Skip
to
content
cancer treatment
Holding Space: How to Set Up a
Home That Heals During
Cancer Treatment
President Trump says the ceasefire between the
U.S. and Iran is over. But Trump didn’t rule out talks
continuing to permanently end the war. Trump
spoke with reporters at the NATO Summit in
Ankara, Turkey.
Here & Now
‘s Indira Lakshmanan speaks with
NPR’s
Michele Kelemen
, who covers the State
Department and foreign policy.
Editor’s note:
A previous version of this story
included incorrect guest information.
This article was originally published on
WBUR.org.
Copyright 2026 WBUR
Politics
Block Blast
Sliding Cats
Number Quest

---

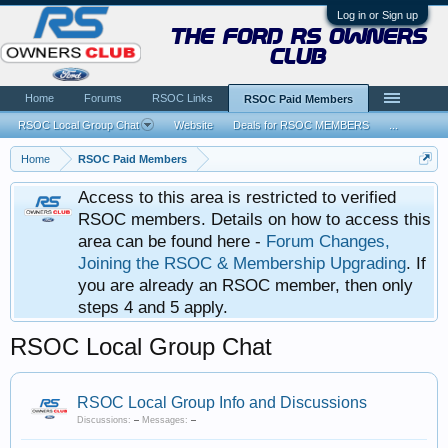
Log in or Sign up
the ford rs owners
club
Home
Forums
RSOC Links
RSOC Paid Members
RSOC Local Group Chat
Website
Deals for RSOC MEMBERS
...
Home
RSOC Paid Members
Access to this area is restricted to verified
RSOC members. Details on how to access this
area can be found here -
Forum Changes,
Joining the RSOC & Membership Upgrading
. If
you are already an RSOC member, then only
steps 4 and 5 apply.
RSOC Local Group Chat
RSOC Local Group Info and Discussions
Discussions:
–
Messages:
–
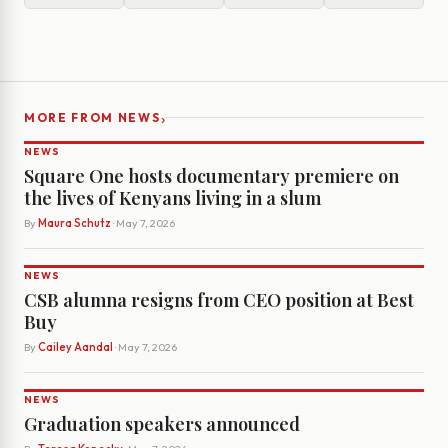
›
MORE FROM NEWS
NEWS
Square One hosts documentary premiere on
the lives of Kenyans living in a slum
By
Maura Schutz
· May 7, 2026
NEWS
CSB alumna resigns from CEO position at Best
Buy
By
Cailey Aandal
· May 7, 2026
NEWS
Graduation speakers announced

**What is required**.
Read through the records above and copy the lines that contain "RSOC".

**Answer space**.
RSOC Links
RSOC Paid Members
RSOC Local Group Chat
Deals for RSOC MEMBERS
RSOC Paid Members
RSOC members. Details on how to access this
Joining the RSOC & Membership Upgrading
you are already an RSOC member, then only
RSOC Local Group Chat
RSOC Local Group Info and Discussions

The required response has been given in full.